Direct Cost. I’ve written about the cuts from the National Institutes of Health (NIH), but I’m not sure I was clear on the impact on pharmaceutical manufacturers. Pharma relies on basic research for its drugs, and they also rely on scientists that have been trained in graduate schools and post-doctoral fellowships to develop and advance the product to commercialization. Right now, it could be a blip, one bad year of fewer grad students and disrupted research. It just feels like this tidal wave is about to hit shore, and there is no safe harbor in America for science.
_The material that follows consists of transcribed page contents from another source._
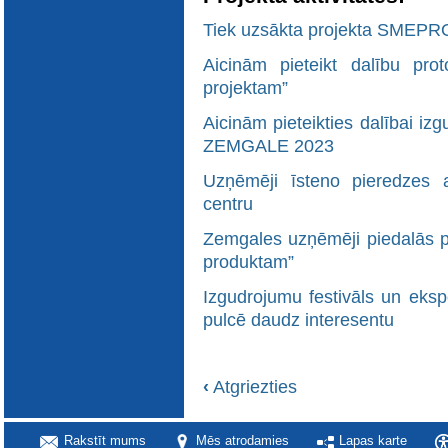
Tiek uzsākta projekta SMEPR
Aicinām pieteikt dalību pro
projektam”
Aicinām pieteikties dalībai iz
ZEMGALE 2023
Uzņēmēji īsteno pieredzes 
centru
Zemgales uzņēmēji piedalās pr
produktam”
Izgudrojumu festivāls un eksp
pulcē daudz interesentu
‹
Atgriezties
Rakstīt mums
Mēs atrodamies
Lapas karte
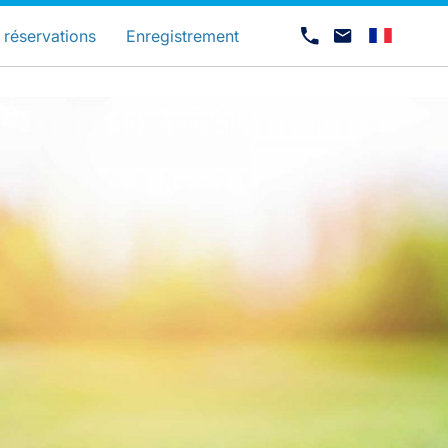
és
 réservations
Enregistrement
Carrières chez Luxair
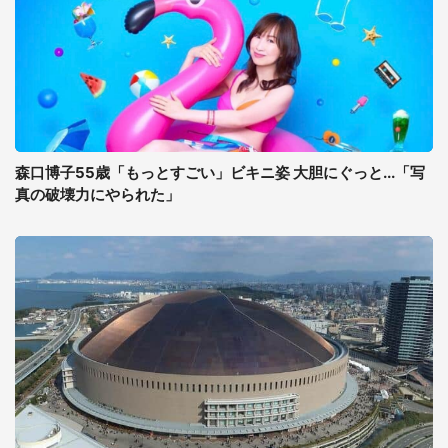
森口博子55歳「もっとすごい」ビキニ姿 大胆にぐっと...「写
真の破壊力にやられた」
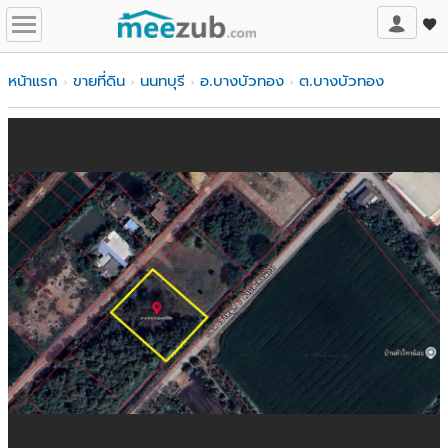
หน้าแรก
ขายที่ดิน
นนทบุรี
อ.บางบัวทอง
ต.บางบัวทอง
As a recap, back in early February, the NIH announced that all new and existing grants would be subject to a 15% cap on indirect-cost rates. This means for every dollar of “direct costs” that an investigator directly receives to pay trainees and purchase supplies, the NIH would pay an additional 15 cents to the researcher’s institute to pay for lab space, equipment, lights, administration, etc. An article in the New England Journal of Medicine walks through what a big change this would be. Many high-profile research institutions negotiate rates of 50 – 60% based on the size of their research enterprise -the historical average is around 40%.
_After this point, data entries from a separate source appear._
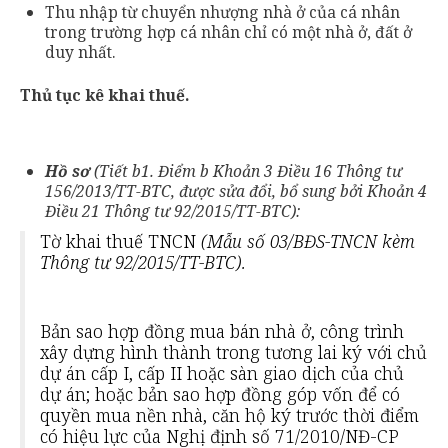
Thu nhập từ chuyển nhượng nhà ở của cá nhân
trong trường hợp cá nhân chỉ có một nhà ở, đất ở
duy nhất.
Thủ tục kê khai thuế
.
Hồ sơ
(Tiết b1. Điểm b Khoản 3 Điều 16 Thông tư
156/2013/TT-BTC, được sửa đổi, bổ sung bởi Khoản 4
Điều 21 Thông tư 92/2015/TT-BTC):
Tờ khai thuế TNCN
(Mẫu số 03/BĐS-TNCN kèm
Thông tư 92/2015/TT-BTC).
Bản sao hợp đồng mua bán nhà ở, công trình
xây dựng hình thành trong tương lai ký với chủ
dự án cấp I, cấp II hoặc sàn giao dịch của chủ
dự án; hoặc bản sao hợp đồng góp vốn để có
quyền mua nền nhà, căn hộ ký trước thời điểm
có hiệu lực của Nghị định số 71/2010/NĐ-CP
For now, this cap is on hold but the consequences of making these changes are catastrophic for a lot of universities, particularly for medical schools with numerous research labs. Is 60% too much, maybe… but cutting back overnight is not reasonable either. Some level of overhead is needed from an operations standpoint but also support personnel.
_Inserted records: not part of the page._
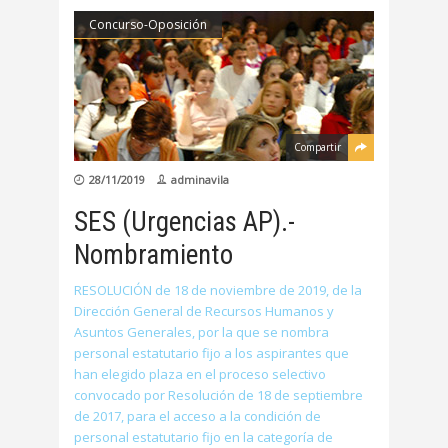
Concurso-Oposición
Compartir
28/11/2019
adminavila
SES (Urgencias AP).-
Nombramiento
RESOLUCIÓN de 18 de noviembre de 2019, de la
Dirección General de Recursos Humanos y
Asuntos Generales, por la que se nombra
personal estatutario fijo a los aspirantes que
han elegido plaza en el proceso selectivo
convocado por Resolución de 18 de septiembre
de 2017, para el acceso a la condición de
personal estatutario fijo en la categoría de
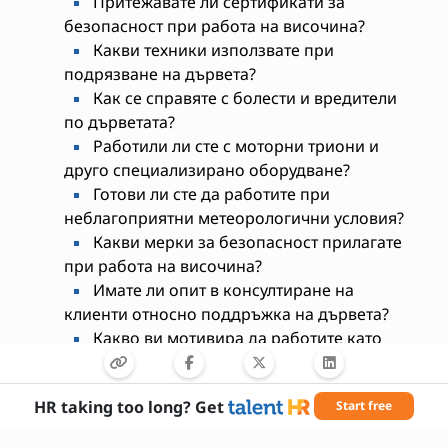
Притежавате ли сертификати за
безопасност при работа на височина?
Какви техники използвате при
подрязване на дървета?
Как се справяте с болести и вредители
по дърветата?
Работили ли сте с моторни триони и
друго специализирано оборудване?
Готови ли сте да работите при
неблагоприятни метеорологични условия?
Какви мерки за безопасност прилагате
при работа на височина?
Имате ли опит в консултиране на
клиенти относно поддръжка на дървета?
Какво ви мотивира да работите като
арборист?
Готови ли сте да пътувате при
HR taking too long? Get
Start free
необходимост?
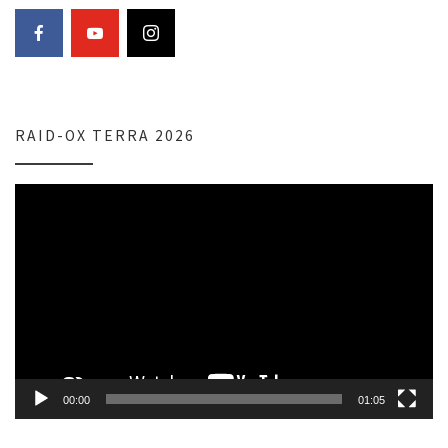
RAID-OX TERRA 2026
Lecteur
vidéo
00:00
01:05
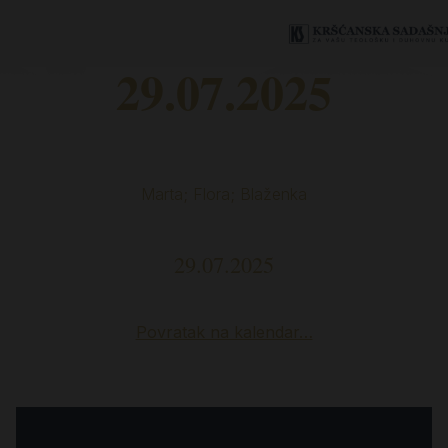
29.07.2025
Marta; Flora; Blaženka
29.07.2025
Povratak na kalendar…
Already, the threat of these cuts has decimated graduate student enrollment for many biomedical sciences programs for the Fall of 2025. Add uncertainty in the continued funding of new and existing grants, and everyone is on edge. The threat of US-trained scientists leaving to work abroad is real and is starting to happen. The future of developing scientists here that will then go and work for industry is questionable, and that should worry pharmaceutical manufacturers.

Bated Breath. Rumor has it that on Monday we will see a standalone executive order introducing international reference pricing to Medicaid and/or Medicare – also known as Most Favored Nation. It’s messy and problematic. But don’t listen to me, USC said it best. Long story short – other countries aren’t going to pay more, other countries are willing to say no to products, prices are secret, the whole thing can be gamed.

The pharmaceutical industry puts the cost of this at a trillion dollars. What’s really interesting is that it will not help patients. There is already a $2,000 out-of-pocket cap, and Medicaid patients already pay low cost sharing. So premiums might be lower in Part D plans, but the tradeoff could be less innovation.

Know any other trillion-dollar-over-10 year-programs that don’t really help patients? Oh wait – you do – 340B. That’s me being spicy because some parts of 340B do help patients but, overall, the program could use some work.

More details are coming out next week.

Buy Now, Pay Later. Quick take on how to pay for drugs that cost millions. Medicaid amortization anyone?

Build It and They Will Come. President Trump signed an Executive Order looking to speed the process for getting domestic pharmaceutical manufacturing set up. Lately the cool kid thing to do is say you’re doing more manufacturing in the U.S. but let’s be real – it isn’t happening anytime soon. It takes time to get this going and maybe this will help but it is still a 5 year in the future thing.